Northern Railway: The nearest railway stations are Bisharatganj, 7 km away, and Aonla, 13 km away. They're both on the Bareilly-Chanduasi-Aligarh railway line. Rail lines include Aligarh Passenger, Sadbhawana Express, Punjab mail Duplicate, Bareilly Delhi Passenger and Bareilly-Una Himachal Express.

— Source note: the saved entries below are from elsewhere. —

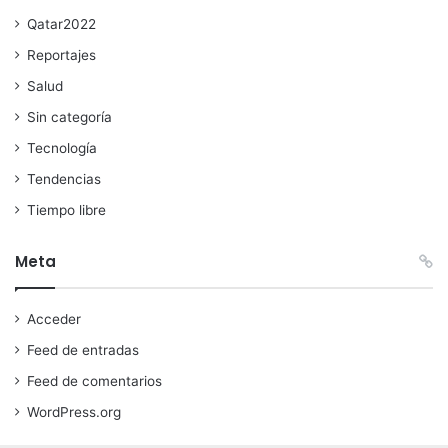
Qatar2022
Reportajes
Salud
Sin categoría
Tecnología
Tendencias
Tiempo libre
Meta
Acceder
Feed de entradas
Feed de comentarios
WordPress.org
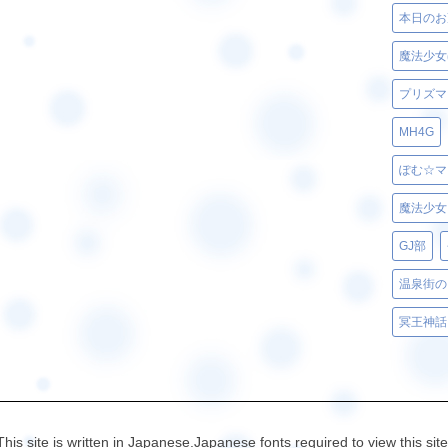
本日のお
魔法少女
プリズマ
MH4G
ぽむ☆マ
魔法少女
GJ部
温泉街の
冥王神話
This site is written in Japanese.Japanese fonts required to view this site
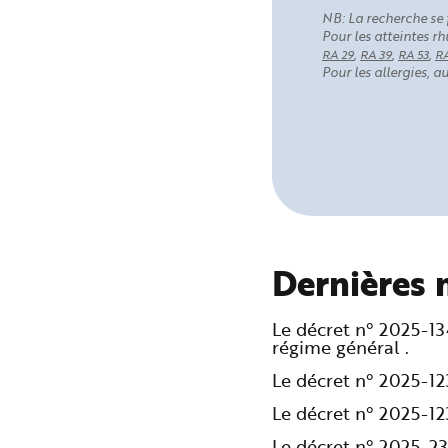
NB: La recherche se 
Pour les atteintes 
,
,
,
RA 29
RA 39
RA 53
RA
Pour les allergies, 
Dernières 
Le décret n° 2025-1
régime général .
Le décret n° 2025-1
Le décret n° 2025-1
Le décret n° 2025-2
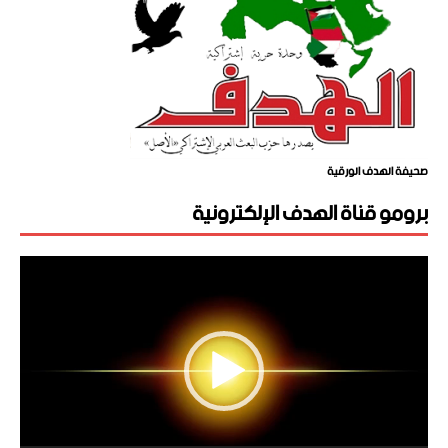
صحيفة الهدف الورقية
برومو قناة الهدف الإلكترونية
مشغل
الفيديو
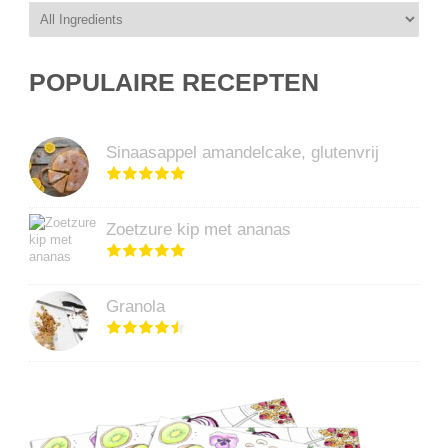
POPULAIRE RECEPTEN
Sinaasappel amandelcake, glutenvrij
Zoetzure kip met ananas
Granola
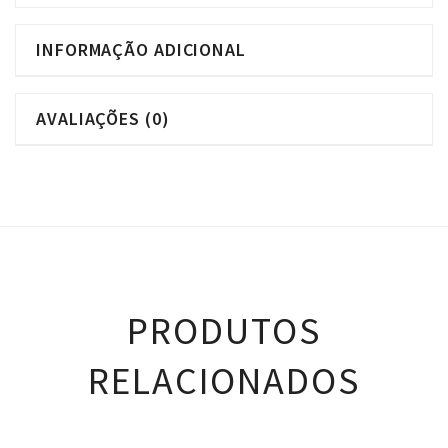
INFORMAÇÃO ADICIONAL
AVALIAÇÕES (0)
PRODUTOS
RELACIONADOS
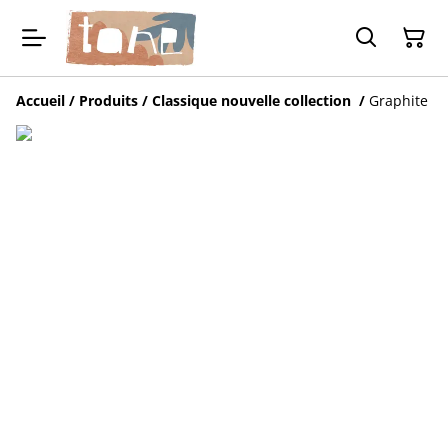
Accueil
/
Produits
/
Classique nouvelle collection
/
Graphite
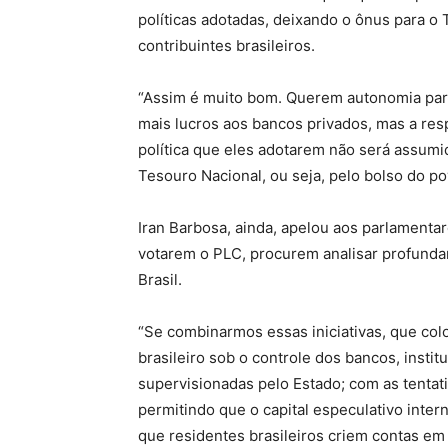
políticas adotadas, deixando o ônus para o 
contribuintes brasileiros.
“Assim é muito bom. Querem autonomia para g
mais lucros aos bancos privados, mas a res
política que eles adotarem não será assum
Tesouro Nacional, ou seja, pelo bolso do povo
Iran Barbosa, ainda, apelou aos parlamenta
votarem o PLC, procurem analisar profunda
Brasil.
“Se combinarmos essas iniciativas, que colo
brasileiro sob o controle dos bancos, insti
supervisionadas pelo Estado; com as tentat
permitindo que o capital especulativo inter
que residentes brasileiros criem contas em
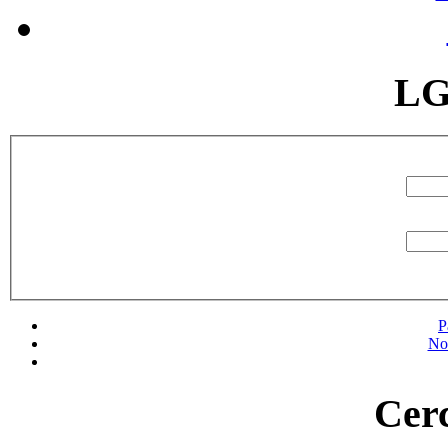
LG
P
No
Cerc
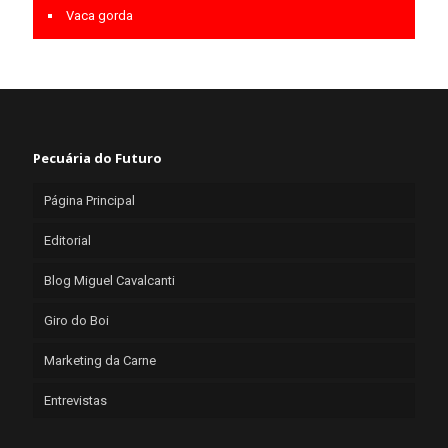
Vaca gorda
Pecuária do Futuro
Página Principal
Editorial
Blog Miguel Cavalcanti
Giro do Boi
Marketing da Carne
Entrevistas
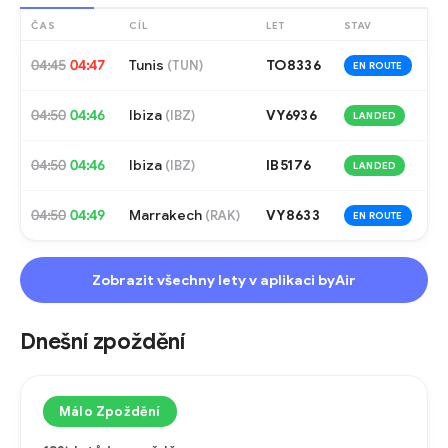
ČAS
CÍL
LET
STAV
04:45
04:47
Tunis
TO8336
(
TUN
)
EN ROUTE
04:50
04:46
Ibiza
VY6936
(
IBZ
)
LANDED
04:50
04:46
Ibiza
IB5176
(
IBZ
)
LANDED
04:50
04:49
Marrakech
VY8633
(
RAK
)
EN ROUTE
Zobrazit všechny lety v aplikaci byAir
Dnešní zpoždění
Málo Zpoždění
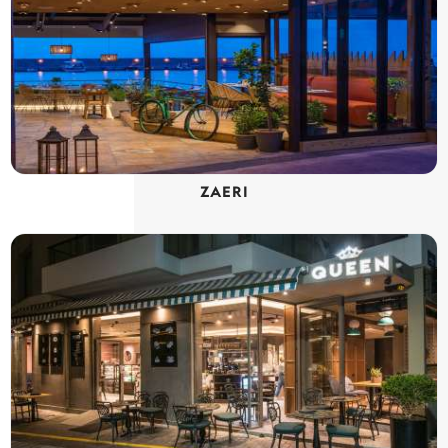
ZAERI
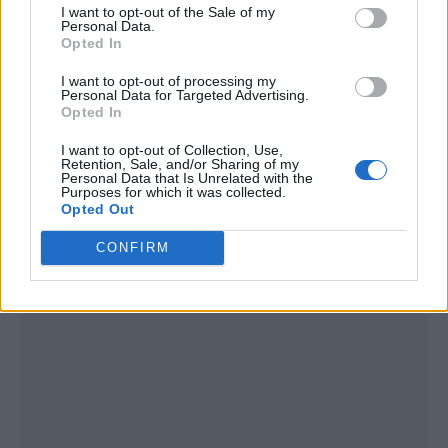
I want to opt-out of the Sale of my
Personal Data.
Opted In
I want to opt-out of processing my
Personal Data for Targeted Advertising.
Opted In
I want to opt-out of Collection, Use,
Retention, Sale, and/or Sharing of my
Personal Data that Is Unrelated with the
Publicidad
Purposes for which it was collected.
Opted Out
CONFIRM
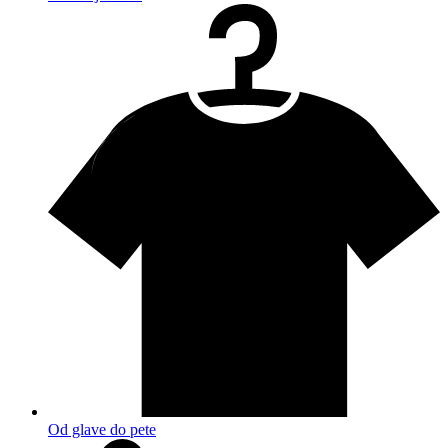
Od glave do pete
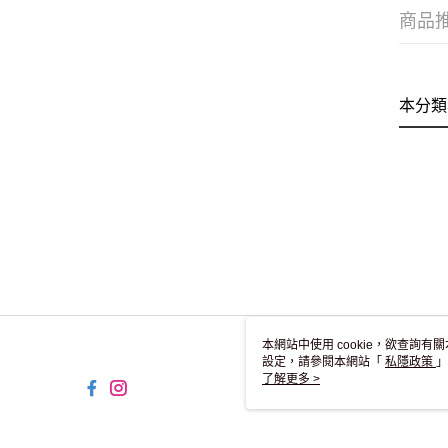
商品
本分類
本網站中使用 cookie，欲查詢有關
設定，請參閱本網站「
私隱政策
」
用 cookie。
了解更多 >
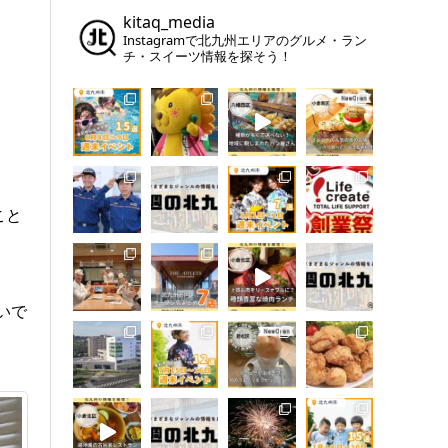
kitaq_media
Instagramで北九州エリアのグルメ・ラン
チ・スイーツ情報を探そう！
こと
いで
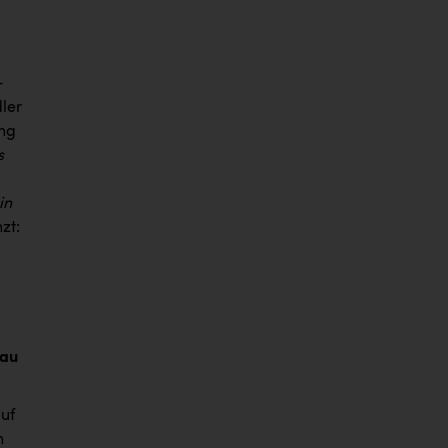
-
ler
ung
s
in
zt:
eau
auf
n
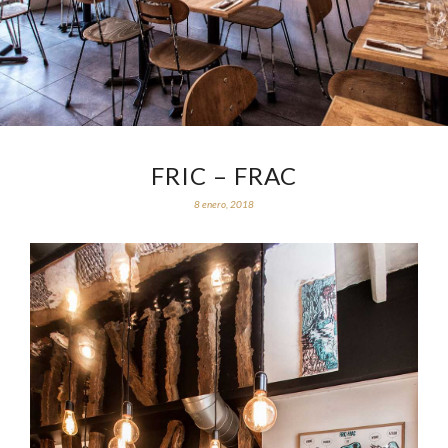
FRIC – FRAC
8 enero, 2018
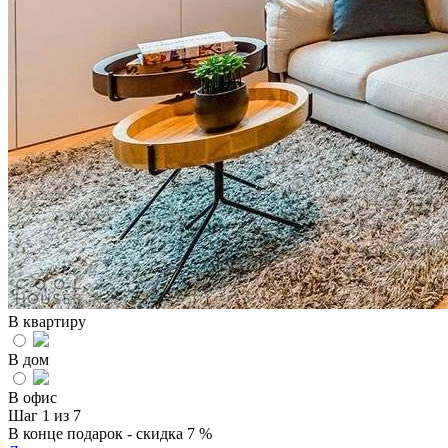
В квартиру
В дом
В офис
Шаг 1 из 7
В конце подарок - скидка 7 %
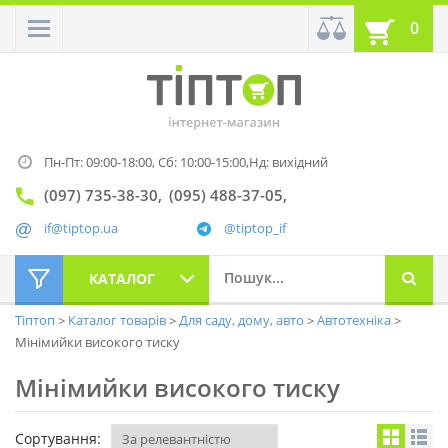
0
Пн-Пт: 09:00-18:00,
Сб: 10:00-15:00,
Нд: вихідний
(097) 735-38-30
(095) 488-37-05
if@tiptop.ua
@tiptop_if
КАТАЛОГ
Тіптоп
Каталог товарів
Для саду, дому, авто
Автотехніка
Мінімийки високого тиску
Мінімийки високого тиску
Сортування:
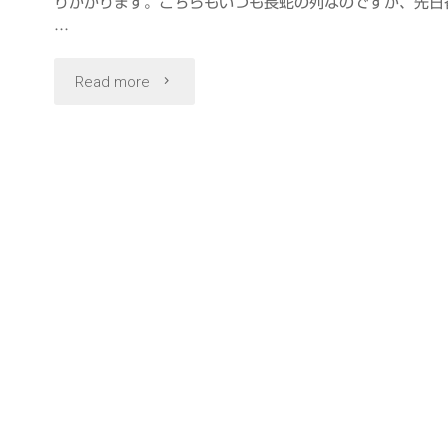
りかかります。こちらもいつも長蛇の列なのですが、先日
…
"さ
Read more
す
が
の
完
成
度
柏
幻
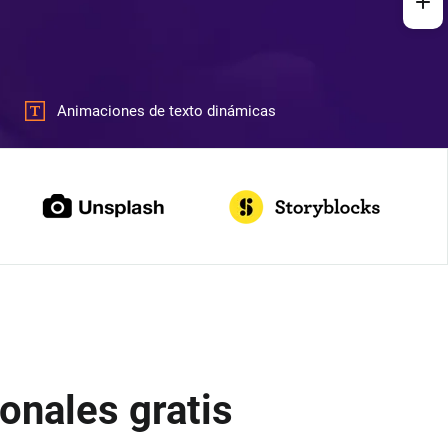
Animaciones de texto dinámicas
onales gratis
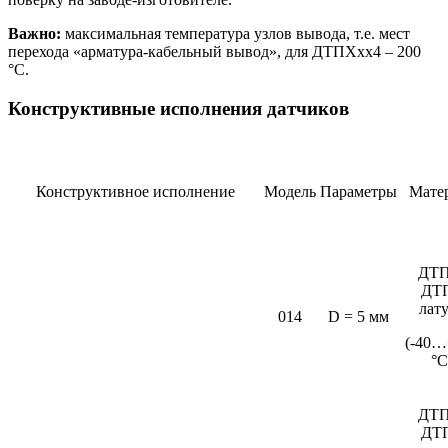
Важно:
максимальная температура узлов вывода, т.е. мест
перехода «арматура-кабельный вывод», для ДТПХхх4 – 200
°С.
Конструктивные исполнения датчиков
Конструктивное исполнение
Модель
Параметры
Мате
ДТП
ДТ
лат
014
D = 5 мм
(-40…
°C
ДТП
ДТ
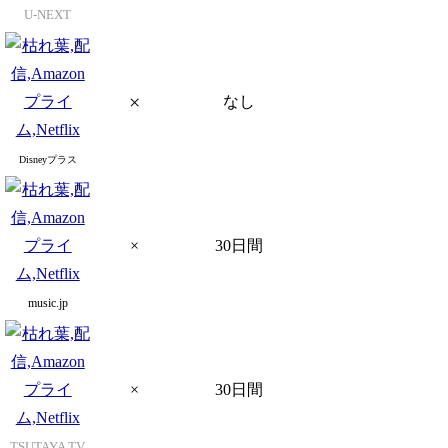
U-NEXT
×
なし
Disneyプラス
×
30日間
music.jp
×
30日間
TSUTAYA TV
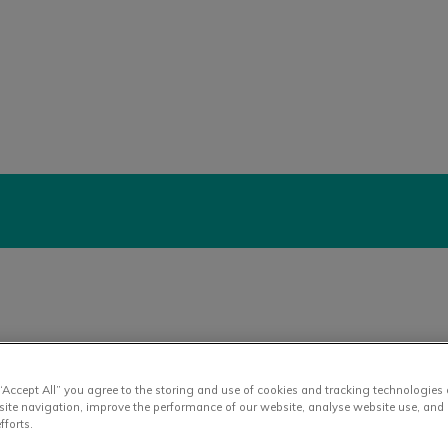
liniek Winsum
A
 “Accept All” you agree to the storing and use of cookies and tracking technologies
site navigation, improve the performance of our website, analyse website use, and 
fforts.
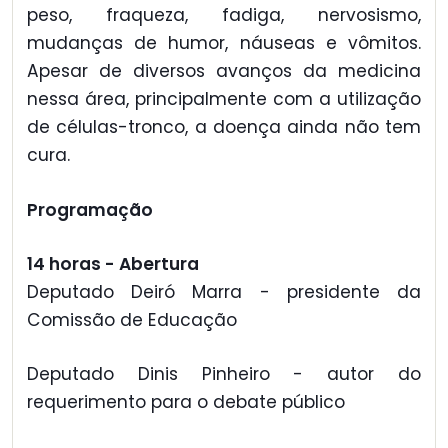
peso, fraqueza, fadiga, nervosismo,
mudanças de humor, náuseas e vômitos.
Apesar de diversos avanços da medicina
nessa área, principalmente com a utilização
de células-tronco, a doença ainda não tem
cura.
Programação
14 horas - Abertura
Deputado Deiró Marra - presidente da
Comissão de Educação
Deputado Dinis Pinheiro - autor do
requerimento para o debate público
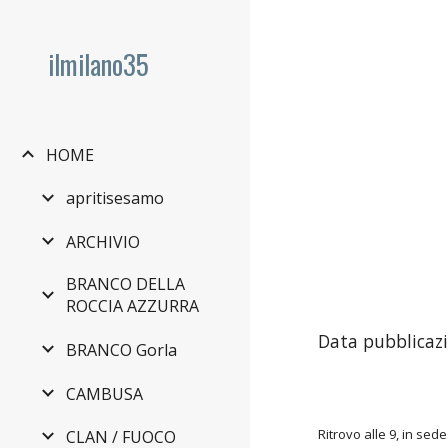
Sk
ilmilano35
HOME
apritisesamo
ARCHIVIO
BRANCO DELLA
ROCCIA AZZURRA
Data pubblicazi
BRANCO Gorla
CAMBUSA
Ritrovo alle 9, in sede
CLAN / FUOCO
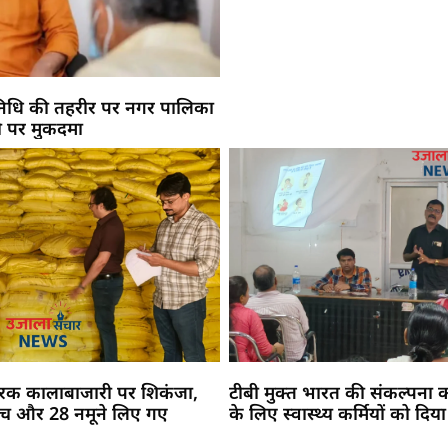
निधि की तहरीर पर नगर पालिका
दो पर मुकदमा
र्वरक कालाबाजारी पर शिकंजा,
टीबी मुक्त भारत की संकल्पना 
 जांच और 28 नमूने लिए गए
के लिए स्वास्थ्य कर्मियों को दिया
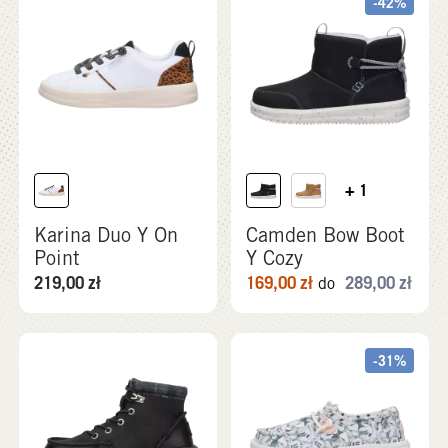
-42%
+ 1
Karina Duo Y On
Camden Bow Boot
Point
Y Cozy
219,00
zł
169,00
zł
289,00
zł
do
-31%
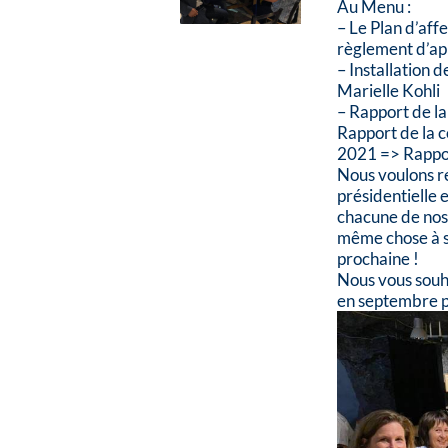
Au Menu :
– Le Plan d’aff
règlement d’app
– Installation 
Marielle Kohli
– Rapport de l
Rapport de la 
2021 => Rapp
Nous voulons r
présidentielle 
chacune de nos
même chose à s
prochaine !
Nous vous souha
en septembre po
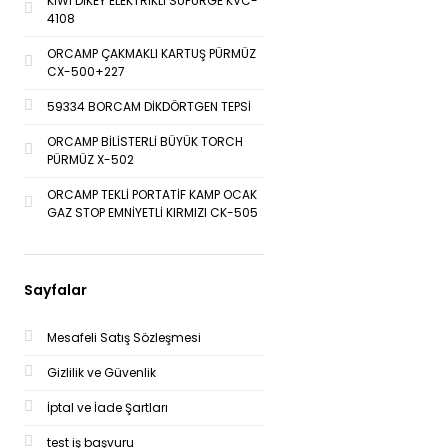
KİWİ DİKEY ELEKTRİKLİ SÜPÜRGE KVC-
4108
ORCAMP ÇAKMAKLI KARTUŞ PÜRMÜZ
CX-500+227
59334 BORCAM DİKDÖRTGEN TEPSİ
ORCAMP BİLİSTERLİ BÜYÜK TORCH
PÜRMÜZ X-502
ORCAMP TEKLİ PORTATİF KAMP OCAK
GAZ STOP EMNİYETLİ KIRMIZI CK-505
Sayfalar
Mesafeli Satış Sözleşmesi
Gizlilik ve Güvenlik
İptal ve İade Şartları
test iş başvuru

North Eastern Railway: The nearest Railway station is Bamiyana. This route is recently undergone gauge conversion, so many long distance services have started again. The lines include Rohilkhand Express and Bareilly Kasganj Passenger. Also trains which are going from Bareilly to Mathura via Lucknow like Ramnagar Bandra Exp also pass through this route.

==Education==

Chandr Shekhar Azad Inter College is the main college in the area, teaching up to 12th Standard. Sri Sai Munna Lal Saraswati Shishu Mandir is a main source of education for up to 8th standard. This school named after Shri Munna Lal father of Ramesh Bhai Gupta, a well known doctor & social worker. There are 3 to 4 private schools for primary education. There is a government-approved school Gaytri Devi Junior High School named after Shri Gaytri devi.

==Economy==
===Agriculture===

The occupation of 90% of Gaini is agriculture. Apart from the region's main wheat and rice crops, sugarcane, mentha and potato are other cash crops. The climate is suitable for growing sugarcane in the summer and cauliflower, carrot and cabbage in winter.

===Industry===

An IFFCO Fertilizer plant is located in Aonla, 13 kilometers away. Mantha Oil Extraction units are now working in Aonla.

==Demographics==
As of 2001, Gaini had a population of 12,510. Males constitute 53% of the population and females 47%. Gaini has an average literacy rate of 52%, lower than the national average of 59.5%: male literacy is 56% and, female literacy is 44%. In Gaini, 23% of the population is under 5 years of age.

==Politics==

Gaini Elects Gram Pradhan for local administration. Gaini falls under Aonla parliamentary constituency and West Aonla legislative assembly. Mr. Dharmendra Kashyap is the MP of this area and Mr. Dharmpal is the MLA of this area.

==Facilities==

Gaini village is equipped with basic facilities such as Punjab National Bank, Post office-India Post, Police Station - Reporting Police chowki.